DƯỢC LÍ Goodman & Gilman's The Pharmacological Basis of Therapeutics 12th, 2010

Agents Affecting Mineral Ion
Homeostasis and Bone Turnover
Peter A. Friedman
To understand why, when, and how to employ pharmacological
agents that affect mineral ion homeostasis, one
must first understand some basic physiology and pathophysiology
of the subject. This chapter presents a primer
on mineral ion homeostasis and the endocrinology of Ca 2+
and phosphate metabolism, then some relevant pathophysiology,
and, finally, pharmacotherapeutic options in
treating disorders of mineral ion homeostasis.
PHYSIOLOGY OF MINERAL
ION HOMEOSTASIS
Calcium
Elemental calcium is essential for a variety of micromolecular
and macroscopic biological functions. Its ionized
form, Ca 2+ , is an important component of current flow
across excitable membranes. Ca 2+ is vital for muscle contraction,
fusion, and release of storage vesicles. In the submicromolar
range, intracellular Ca 2+ acts as a critical
second messenger (Chapter 3). In extracellular fluid, millimolar
concentrations of calcium promote blood coagulation
and support the formation and continuous
remodeling of the skeleton.
Ca 2+ has an adaptable coordination sphere that
facilitates binding to the irregular geometry of proteins.

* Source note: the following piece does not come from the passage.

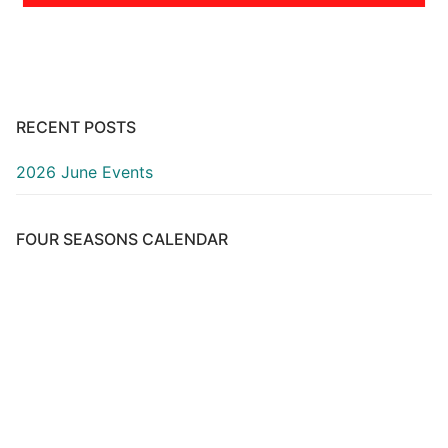
RECENT POSTS
2026 June Events
FOUR SEASONS CALENDAR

The capacity of an ion to cross-link two proteins
requires a high coordination number, which dictates the
number of electron pairs that can be formed and generally
is six to eight for Ca 2+ . Unlike disulfide or sugar–
peptide cross-links, Ca 2+ linking is readily reversible.

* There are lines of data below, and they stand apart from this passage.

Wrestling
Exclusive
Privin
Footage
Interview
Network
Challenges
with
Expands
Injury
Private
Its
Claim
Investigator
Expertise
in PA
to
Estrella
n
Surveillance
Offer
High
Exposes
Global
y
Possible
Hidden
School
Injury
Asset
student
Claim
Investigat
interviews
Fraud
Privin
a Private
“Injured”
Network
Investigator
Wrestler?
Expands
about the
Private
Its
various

Cross-linking of structural proteins in bone matrix is
enhanced by the relatively high extracellular concentration
of calcium.
In the face of millimolar extracellular Ca 2+ , intracellular
free Ca 2+ is maintained at a low level, ~100 nM
in cells in their basal state, by active extrusion by
Ca 2+ –ATPases and by Na + /Ca 2+ exchange. As a consequence,
changes in cytosolic Ca 2+ (whether released
from intracellular stores or entering via membrane Ca 2+
channels) can modulate effector targets, often by interacting
with the Ca 2+ -binding protein calmodulin. The
rapid association–dissociation kinetics of Ca 2+ and the
relatively high affinity and selectivity of Ca 2+ -binding
domains permit effective regulation of Ca 2+ over the
100 nM to 1 μM range.
The body content of calcium in healthy adult men
and women, respectively, is ~1300 and 1000 g, of
which >99% is in bone and teeth. Ca 2+ is the major
extracellular divalent cation. Although the portion of
calcium in extracellular fluids is small, this fraction is
stringently regulated within narrow limits. In adult
humans, the normal serum calcium concentration ranges
from 8.5-10.4 mg/dL (4.25-5.2 mEq/L, 2.1-2.6 mM)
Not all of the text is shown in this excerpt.